Estas suposiciones preparan el terreno para que nuestra identidad quede envuelta en nuestros hijos. Comenzamos a necesitar que sean lo que deben ser para que nosotros podamos tener un sentido de logro y éxito. Comenzamos a ver a nuestros hijos como nuestros trofeos en vez de verlos como creación de Dios. Secretamente queremos mostrarlos en las repisas de nuestras vidas como testimonios visibles de una labor bien hecha. Cuando ellos no llegan a la medida de nuestras expectativas, no nos ponemos a llorar y a luchar por ellos, sino nos enojamos con ellos, luchamos en contra de ellos, y de hecho, lloramos por nosotros y nuestra pérdida. Nos molestamos porque se han llevado algo que valorábamos mucho, algo que hemos llegado a atesorar, algo que ha llegado a regir nuestros corazones: una reputación de éxito.

Es tan fácil perder de vista el hecho de que estos son hijos de Dios. No nos pertenecen. Nos los da no para traer gloria a nosotros, sino a Él. Nuestros adolescentes vienen de Él, existen por Él, y la gloria en sus vidas apunta a Él. Nosotros somos agentes para cumplir Su plan. Somos instrumentos en sus manos.
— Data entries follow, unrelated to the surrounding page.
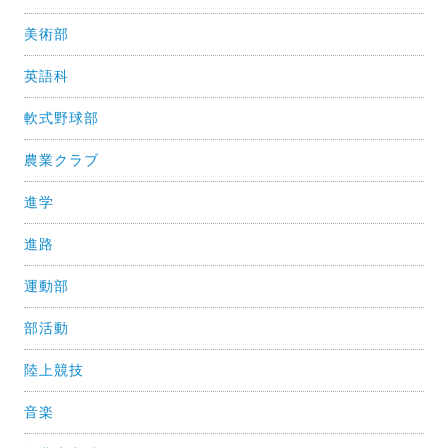
美術部
英語科
軟式野球部
農業クラブ
進学
進路
運動部
部活動
陸上競技
音楽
Nuestra identidad está arraigada en Él y en su llamamiento, no lo está en nuestros hijos y su desempeño. El rechazo esencial que nos debe poner a llorar no es que nos rechacen a nosotros, sino a él.

Como padres, estamos en problemas cuando perdemos de vista estas “realidades verticales”, cuando perdemos de vista a Dios, su propiedad de nuestros hijos, y su llamamiento a ser padres fieles sin importar el resultado. Cuando la educación de nuestros hijos se reduce a nuestro trabajo arduo, el desempeño del adolescente y la reputación de la familia, será muy difícil responder ante las fallas de nuestros hijos con fidelidad sin egoísmo. Los momentos ordenados por Dios para ministrar se convertirán en momentos de confrontación airada llena de palabras de juicio. En vez de dirigir de nuevo a Cristo al adolescente necesitado, lo golpearemos con palabras. En vez de amar, rechazaremos. En vez de decir palabras de esperanza, condenaremos. Nuestros sentimientos estarán inundados mucho más con nuestra propia vergüenza, enojo, y dolor, que con el dolor porque nuestro hijo es rebelde delante de Dios.

Necesitamos comenzar con un examen de nuestro propio corazón. ¿Tenemos una actitud de pertenencia y de tener derechos? ¿Hemos llegado a ser dominados sutilmente por la reputación? ¿Hay dentro de nosotros alguna lucha por amar a nuestro adolescente? ¿Existe distanciamiento entre nosotros que es el resultado de esa lucha? ¿Nos oprime la idea de lo que puedan pensar los demás? ¿Hemos dudado de los principios de la Palabra y por qué no “funcionaron” en nuestro caso? Estas preguntas necesitan ser enfrentadas si es que deseamos ser lo que Dios nos manda que seamos en las vidas de nuestros adolescentes, que son pecadores viviendo en un mundo caído.